DATE: Thursday, June 27, 1996                TAG: 9606270037
SECTION: EDITORIAL                PAGE: A-14 EDITION: METRO 


THE RIGHT RULING ON VMI

AFTER MORE than five years and millions of dollars spent, the VMI question has been settled predictably - and rightly.

If Virginia Military Institute wishes to remain a state institution, its males-only admissions policy must be jettisoned. The U.S. Supreme Court says so.

Ironically, proponents of the males-only policy lost in part because they made an effective case for themselves. In arguing for the value of the unique kind of education that VMI provides, they pointed up the unconstitutionality of the state's providing it only for men.

Virginia, lower courts had ruled, must offer an equivalent opportunity for women. The Virginia Women's Institute for Leadership - smaller, newer, less rigorous in many respects, not an institution itself but rather a state-aided part of private Mary Baldwin College - is not an adequate equal-opportunity answer, the high court said Wednesday.

The court's 7-1 vote was strikingly decisive, spanning the ideological rifts that often divide the justices. Only Antonin Scalia dissented, and his lament that the decision "shuts down an institution that has served ... Virginia with pride and distinction" is unpersuasive hyperbole.

VMI is not about to shut down. It does, however, face potentially tough choices.

The educational issue has never been whether admitting women would change VMI. Of course it would. The issue has been whether the change would be for good or for ill, and how much so.

The legal question has been resolved now with a ruling that seemed, to many, a foregone conclusion. But the answers to the educational questions are less clear.

We have enough confidence in the intelligence and pride of VMI administrators, alumni and students to discount the worst-case possibility: a policy of coeducation so grudgingly applied as to amount to a 1990s version of the massive resistance to racial integration that besmirched Virginia in the 1950s. Times have changed. The nation's military academies, for example, all admit women. If VMI is to admit them, its acceptance of coeducation will be genuine.

But there is another possibility: staying all-male by going private. Though ruling against VMI's males-only policy, the court declined to make sex-based distinctions subject to the same strict scrutiny by which racial distinctions are examined. The justices' appropriate reluctance bolsters the legal viability of private single-sex schools.

VMI, moreover, is in an unusual position for a public college or university: Its private endowment and record of alumni support are strong enough to keep the idea of going private at least within the realm of plausibility.

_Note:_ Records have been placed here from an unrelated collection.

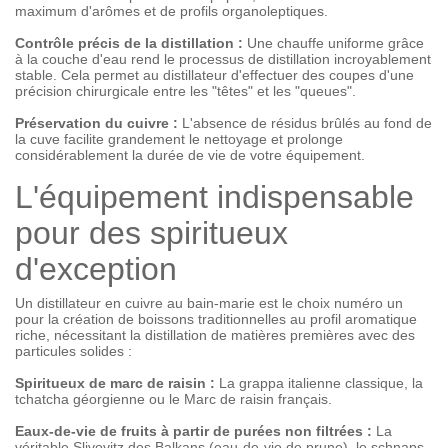
maximum d'arômes et de profils organoleptiques.
Contrôle précis de la distillation :
Une chauffe uniforme grâce
à la couche d'eau rend le processus de distillation incroyablement
stable. Cela permet au distillateur d'effectuer des coupes d'une
précision chirurgicale entre les "têtes" et les "queues".
Préservation du cuivre :
L'absence de résidus brûlés au fond de
la cuve facilite grandement le nettoyage et prolonge
considérablement la durée de vie de votre équipement.
L'équipement indispensable
pour des spiritueux
d'exception
Un distillateur en cuivre au bain-marie est le choix numéro un
pour la création de boissons traditionnelles au profil aromatique
riche, nécessitant la distillation de matières premières avec des
particules solides :
Spiritueux de marc de raisin :
La grappa italienne classique, la
tchatcha géorgienne ou le Marc de raisin français.
Eaux-de-vie de fruits à partir de purées non filtrées :
La
véritable Slivovitz des Balkans (eau-de-vie de prune), le schnaps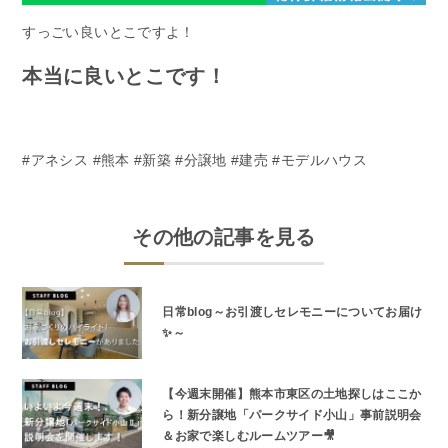
すっごい良いとこですよ！
本当に良いとこです！
#アネシス #熊本 #新築 #分譲地 #建売 #モデルハウス
その他の記事を見る
日常blog～お引渡しセレモニーについてお届け
✨～
【今週末開催】熊本市東区の土地探しはここか
ら！新分譲地「パークサイド小山」事前説明会
＆お家で楽しむルームツアー🎥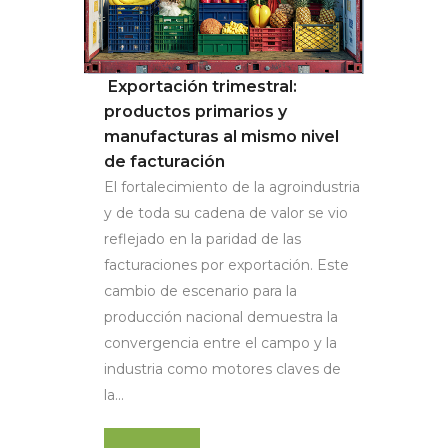
Exportación trimestral:
productos primarios y
manufacturas al mismo nivel
de facturación
El fortalecimiento de la agroindustria
y de toda su cadena de valor se vio
reflejado en la paridad de las
facturaciones por exportación. Este
cambio de escenario para la
producción nacional demuestra la
convergencia entre el campo y la
industria como motores claves de
la...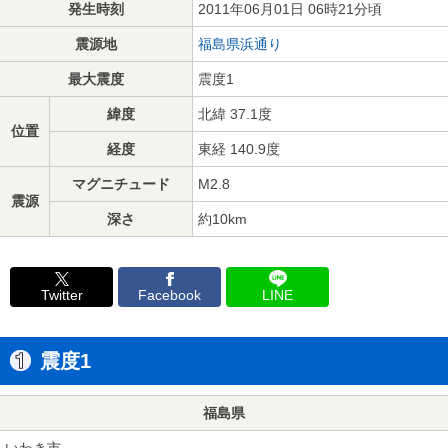
発生時刻
2011年06月01日 06時21分頃
震源地
福島県浜通り
最大震度
震度1
緯度
北緯 37.1度
位置
経度
東経 140.9度
マグニチュード
M2.8
震源
深さ
約10km
Twitter
Facebook
LINE
震度1
福島県
いわき市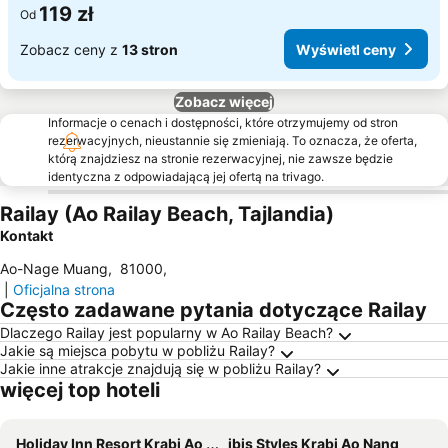
119 zł
Od
Zobacz ceny z
13 stron
Wyświetl ceny
Zobacz więcej
Informacje o cenach i dostępności, które otrzymujemy od stron
rezerwacyjnych, nieustannie się zmieniają. To oznacza, że oferta,
którą znajdziesz na stronie rezerwacyjnej, nie zawsze będzie
identyczna z odpowiadającą jej ofertą na trivago.
Railay (Ao Railay Beach, Tajlandia)
Kontakt
Ao-Nage Muang
,
81000
,
|
Oficjalna strona
Często zadawane pytania dotyczące Railay
Dlaczego Railay jest popularny w Ao Railay Beach?
Jakie są miejsca pobytu w pobliżu Railay?
Jakie inne atrakcje znajdują się w pobliżu Railay?
więcej top hoteli
Holiday Inn Resort Krabi Ao Nang Beach by IHG
ibis Styles Krabi Ao Nang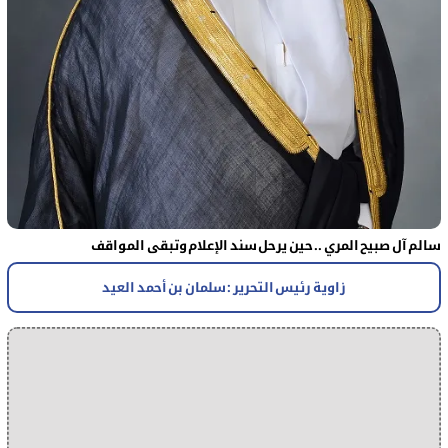
سالم آل صبيح المري .. حين يرحل سند الإعلام وتبقى المواقف
زاوية رئيس التحرير : سلمان بن أحمد العيد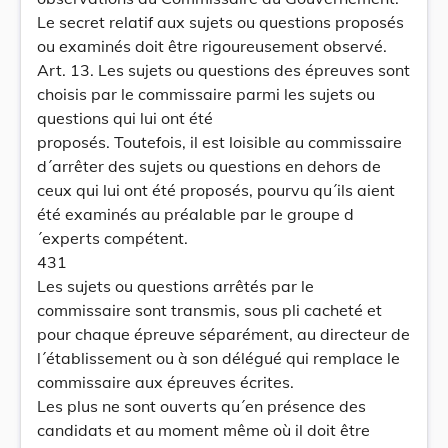
Le secret relatif aux sujets ou questions proposés
ou examinés doit être rigoureusement observé.
Art. 13. Les sujets ou questions des épreuves sont
choisis par le commissaire parmi les sujets ou
questions qui lui ont été
proposés. Toutefois, il est loisible au commissaire
d´arrêter des sujets ou questions en dehors de
ceux qui lui ont été proposés, pourvu qu´ils aient
été examinés au préalable par le groupe d
´experts compétent.
431
Les sujets ou questions arrêtés par le
commissaire sont transmis, sous pli cacheté et
pour chaque épreuve séparément, au directeur de
l´établissement ou à son délégué qui remplace le
commissaire aux épreuves écrites.
Les plus ne sont ouverts qu´en présence des
candidats et au moment même où il doit être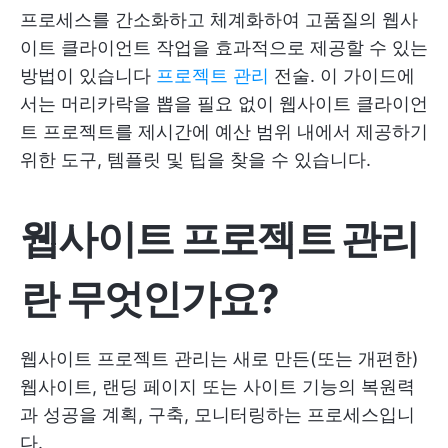
프로세스를 간소화하고 체계화하여 고품질의 웹사
이트 클라이언트 작업을 효과적으로 제공할 수 있는
방법이 있습니다
프로젝트 관리
전술. 이 가이드에
서는 머리카락을 뽑을 필요 없이 웹사이트 클라이언
트 프로젝트를 제시간에 예산 범위 내에서 제공하기
위한 도구, 템플릿 및 팁을 찾을 수 있습니다.
웹사이트 프로젝트 관리
란 무엇인가요?
웹사이트 프로젝트 관리는 새로 만든(또는 개편한)
웹사이트, 랜딩 페이지 또는 사이트 기능의 복원력
과 성공을 계획, 구축, 모니터링하는 프로세스입니
다.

Even for VMI, though, it wouldn't be easy. Private funds not only would have to pick up the operating support now provided by state tax funds. A private VMI also would need to purchase the campus from the state - assuming the absence of any other legally defensible arms-length arrangement for retaining use of it.

Whatever the military institute's ultimate fate, it won't be the VMI community's alone to resolve. The school's abiding pride and tradition surely will play a role, as they have through much of Virginia's history. But as a state institution, VMI is owned by the people of Virginia. That, after all, is why the court was bound to reject VMI's refusal to admit women.